Grains certainly aren’t essential, so if you don’t want to (or can’t) eat grains, you still can get your good carbs from starchy vegetables: zucchini and spaghetti squash make great “noodles” (find a spiral slicer at PCC) and cauliflower makes great “tabbouleh.” Veggies have higher nutrient levels and lower anti-nutrient levels compared to grains, so they’re a great option for good carbs.
A 2015 Israeli study found that subjects consuming the exact same amount of carbs have different impacts on their blood sugar levels, highlighting the wide variation in our carbohydrate requirement.
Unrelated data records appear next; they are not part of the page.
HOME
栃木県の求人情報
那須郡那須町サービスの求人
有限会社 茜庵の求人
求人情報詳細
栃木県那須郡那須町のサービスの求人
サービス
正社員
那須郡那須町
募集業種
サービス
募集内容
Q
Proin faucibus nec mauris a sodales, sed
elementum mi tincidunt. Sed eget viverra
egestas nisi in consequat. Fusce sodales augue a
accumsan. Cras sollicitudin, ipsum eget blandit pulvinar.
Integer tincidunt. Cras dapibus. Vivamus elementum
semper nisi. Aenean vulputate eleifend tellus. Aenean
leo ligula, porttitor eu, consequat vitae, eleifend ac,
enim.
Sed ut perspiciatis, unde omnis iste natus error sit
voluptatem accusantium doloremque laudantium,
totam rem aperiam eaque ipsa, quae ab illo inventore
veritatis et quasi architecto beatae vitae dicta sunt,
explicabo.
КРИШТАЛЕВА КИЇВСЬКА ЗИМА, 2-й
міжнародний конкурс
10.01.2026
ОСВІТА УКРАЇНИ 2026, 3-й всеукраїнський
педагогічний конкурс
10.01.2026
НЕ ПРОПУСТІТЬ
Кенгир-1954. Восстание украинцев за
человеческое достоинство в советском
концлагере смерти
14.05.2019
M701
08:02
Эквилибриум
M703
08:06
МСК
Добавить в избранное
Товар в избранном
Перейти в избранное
The study also found that foods that appeared on the “good carb” diet of one person were on the “bad carb” diet of another person, further suggesting that we all have more individualized dietary needs, rather than a one-size-fits-all approach.
The researchers suggested that a better understanding of our microbiome may help predict our post-meal blood sugar response and, ultimately, what carbs are good and bad for each of us.
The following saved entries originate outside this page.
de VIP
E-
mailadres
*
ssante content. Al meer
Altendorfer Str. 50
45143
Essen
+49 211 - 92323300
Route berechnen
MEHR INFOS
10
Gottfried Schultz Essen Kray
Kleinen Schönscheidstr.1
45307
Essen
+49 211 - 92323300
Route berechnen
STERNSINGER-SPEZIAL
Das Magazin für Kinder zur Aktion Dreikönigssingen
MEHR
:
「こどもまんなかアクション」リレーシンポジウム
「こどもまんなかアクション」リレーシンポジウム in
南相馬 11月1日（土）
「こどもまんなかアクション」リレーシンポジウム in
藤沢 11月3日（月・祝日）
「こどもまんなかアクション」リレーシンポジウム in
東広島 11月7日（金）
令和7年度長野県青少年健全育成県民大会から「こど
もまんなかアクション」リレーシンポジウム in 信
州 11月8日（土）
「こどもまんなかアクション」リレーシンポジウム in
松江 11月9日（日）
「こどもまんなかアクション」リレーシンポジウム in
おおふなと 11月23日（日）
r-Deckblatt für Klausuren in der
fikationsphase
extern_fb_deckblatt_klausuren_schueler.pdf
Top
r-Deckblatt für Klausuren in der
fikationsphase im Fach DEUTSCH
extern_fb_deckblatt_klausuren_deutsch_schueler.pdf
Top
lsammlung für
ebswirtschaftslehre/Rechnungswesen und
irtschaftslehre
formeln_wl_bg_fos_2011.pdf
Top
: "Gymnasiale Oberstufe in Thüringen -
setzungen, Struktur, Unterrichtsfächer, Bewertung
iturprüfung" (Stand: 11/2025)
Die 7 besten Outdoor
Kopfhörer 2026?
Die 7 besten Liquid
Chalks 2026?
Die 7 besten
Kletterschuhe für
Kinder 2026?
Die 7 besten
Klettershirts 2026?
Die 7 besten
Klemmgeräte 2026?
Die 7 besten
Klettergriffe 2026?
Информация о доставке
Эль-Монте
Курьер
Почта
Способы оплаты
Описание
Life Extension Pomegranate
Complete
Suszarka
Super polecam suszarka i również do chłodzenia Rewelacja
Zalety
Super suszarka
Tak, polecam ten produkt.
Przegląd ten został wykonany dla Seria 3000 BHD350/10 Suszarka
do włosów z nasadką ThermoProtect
Bastyr University nutrition professor Amy Frasieur, RD, suggests eaters should “focus on whole foods, including whole grains, legumes, fruits and vegetables, since these foods have many of the highest sources of vitamins, minerals, antioxidants and bioactive compounds found on the planet and they taste fantastic.” Frasieur acknowledges that “each of us is different and we all have slightly different dietary needs,” but when it comes to deciding what to eat, we should “listen to our bodies and tune out all the fad diet information that surrounds us.”
Sprouted foods at PCC
Sprouting grains results in much higher levels of antioxidants, vitamin C, folate and soluble fiber — and lower levels of gluten and anti-nutrients. Sprouted grains also cook faster because they have been “pre-digested” during the sprouting process.
- Sprouted flour and pancake mix (Arrowhead Mills)
- Rice, quinoa, pilaf mixes (Tru Roots, Annie Chun’s)
- Tofu (Wildwood)
- Sprouted breads and bagels (Alvarado St. Bakery, Manna, Rainer Bakery, Silver Hills, Food for Life, Dave’s Killer Bread)
- Cereals (One Degree)
- Sprouted snacks, cookies, crackers, bars (Go Raw, Way Better, Doctor Kitchen)
- Chips (Garden of Eatin’, Way Better, Que Pasa)
- Tortillas (Alvarado St. Bakery, Food for Life)
- Rice Milk (Rice Dream)
- Protein powders (Garden of Life, Plant Fusion)
- Sprouted almond butter
Nick Rose, M.S., is a nutrition educator at PCC. He teaches free Walk, Talk & Taste tours at each PCC.